What you should do: Although pictures appear in the entries below, leave them out and print exactly the lines from the first line through the line containing "Kongresu ICCF 2015 i zatwierdzony na tymże".

== Data to examine ==

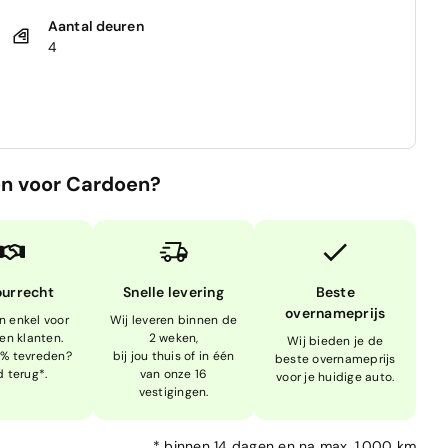
Aantal deuren
4
n voor Cardoen?
ourrecht
Snelle levering
Beste
overnameprijs
n enkel voor
Wij leveren binnen de
en klanten.
2 weken,
Wij bieden je de
0% tevreden?
bij jou thuis of in één
beste overnameprijs
d terug*.
van onze 16
voor je huidige auto.
vestigingen.
*
binnen 14 dagen en na max. 1.000 km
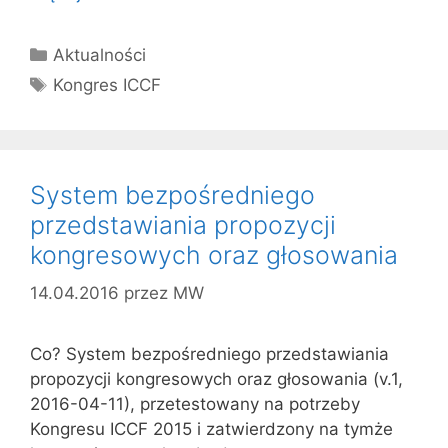
Kategorie
Aktualności
Tagi
Kongres ICCF
System bezpośredniego
przedstawiania propozycji
kongresowych oraz głosowania
14.04.2016
przez
MW
Co? System bezpośredniego przedstawiania
propozycji kongresowych oraz głosowania (v.1,
2016-04-11), przetestowany na potrzeby
Kongresu ICCF 2015 i zatwierdzony na tymże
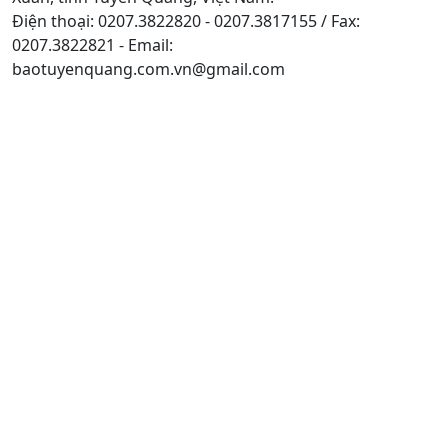
Điện thoại: 0207.3822820 - 0207.3817155 / Fax:
0207.3822821 - Email:
baotuyenquang.com.vn@gmail.com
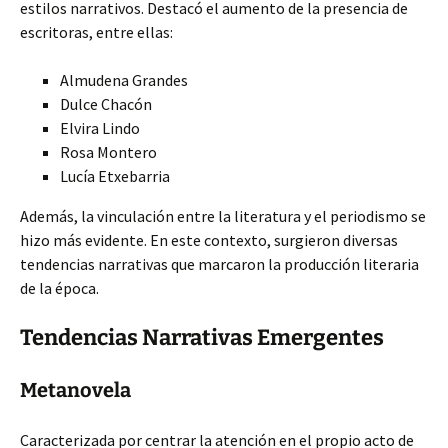
estilos narrativos. Destacó el aumento de la presencia de
escritoras, entre ellas:
Almudena Grandes
Dulce Chacón
Elvira Lindo
Rosa Montero
Lucía Etxebarria
Además, la vinculación entre la literatura y el periodismo se
hizo más evidente. En este contexto, surgieron diversas
tendencias narrativas que marcaron la producción literaria
de la época.
Tendencias Narrativas Emergentes
Metanovela
Caracterizada por centrar la atención en el propio acto de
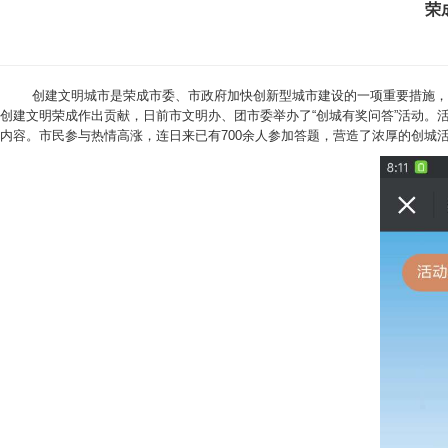
荣
创建文明城市是荣成市委、市政府加快创新型城市建设的一项重要措施，是
创建文明荣成作出贡献，日前市文明办、团市委举办了“创城有奖问答”活动。
内容。市民参与热情高涨，连日来已有700余人参加答题，营造了浓厚的创城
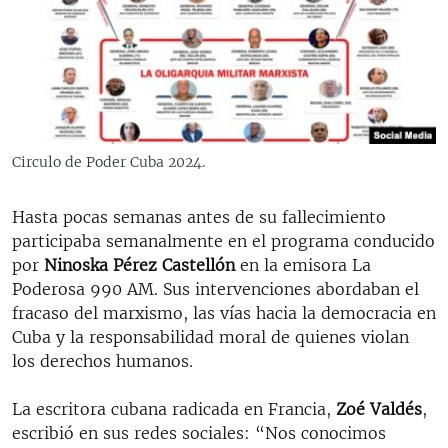
Circulo de Poder Cuba 2024.
Hasta pocas semanas antes de su fallecimiento
participaba semanalmente en el programa conducido
por
Ninoska Pérez Castellón
en la emisora La
Poderosa 990 AM. Sus intervenciones abordaban el
fracaso del marxismo, las vías hacia la democracia en
Cuba y la responsabilidad moral de quienes violan
los derechos humanos.
La escritora cubana radicada en Francia,
Zoé Valdés
,
escribió en sus redes sociales: “Nos conocimos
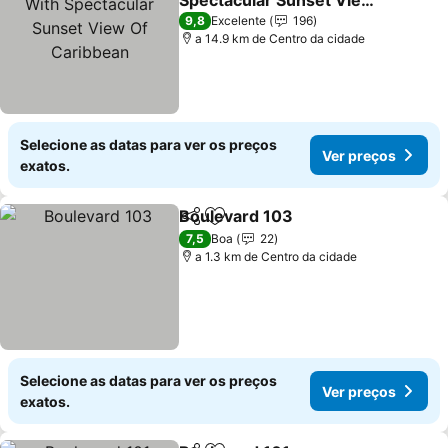
Spectacular Sunset View
Of Caribbean
Ver preços
9,8
Excelente
196
a 14.9 km de Centro da cidade
Selecione as datas para ver os preços
Ver preços
exatos.
Boulevard 103
Partilhar
Adicionar aos favoritos
Ver preços
7,5
Boa
22
a 1.3 km de Centro da cidade
Selecione as datas para ver os preços
Ver preços
exatos.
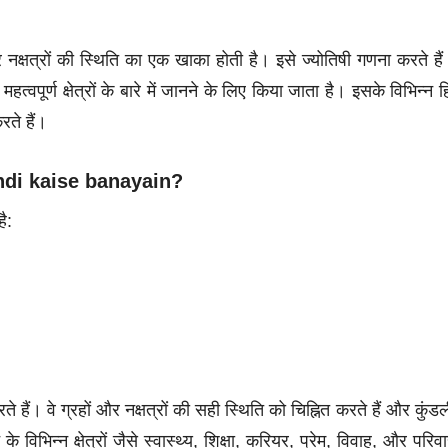
नक्षत्रों की स्थिति का एक खाका होती है। इसे ज्योतिषी गणना करते है
वपूर्ण क्षेत्रों के बारे में जानने के लिए किया जाता है। इसके विभिन्न हि
रते हैं।
ndi kaise banayain?
ै:
 हैं। वे ग्रहों और नक्षत्रों की सही स्थिति को चिह्नित करते हैं और कुंडल
के विभिन्न क्षेत्रों जैसे स्वास्थ्य, शिक्षा, करियर, प्रेम, विवाह, और परिव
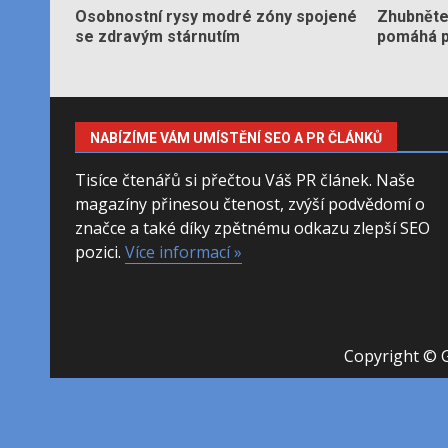
Osobnostní rysy modré zóny spojené
Zhubněte 
se zdravým stárnutím
pomáhá po
NABÍZÍME VÁM UMÍSTĚNÍ SEO A PR ČLÁNKŮ
Tisíce čtenářů si přečtou Váš PR článek. Naše
magazíny přinesou čtenost, zvýší podvědomí o
značce a také díky zpětnému odkazu zlepší SEO
pozici.
Více informací »
Copyright ©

===

Response:
Aantal deuren
4
n voor Cardoen?
ourrecht
Snelle levering
Beste
overnameprijs
n enkel voor
Wij leveren binnen de
en klanten.
2 weken,
Wij bieden je de
0% tevreden?
bij jou thuis of in één
beste overnameprijs
d terug*.
van onze 16
voor je huidige auto.
vestigingen.
*
binnen 14 dagen en na max. 1.000 km
Kategorie
Aktualności
Tagi
Kongres ICCF
System bezpośredniego
przedstawiania propozycji
kongresowych oraz głosowania
14.04.2016
przez
MW
Co? System bezpośredniego przedstawiania
propozycji kongresowych oraz głosowania (v.1,
2016-04-11), przetestowany na potrzeby
Kongresu ICCF 2015 i zatwierdzony na tymże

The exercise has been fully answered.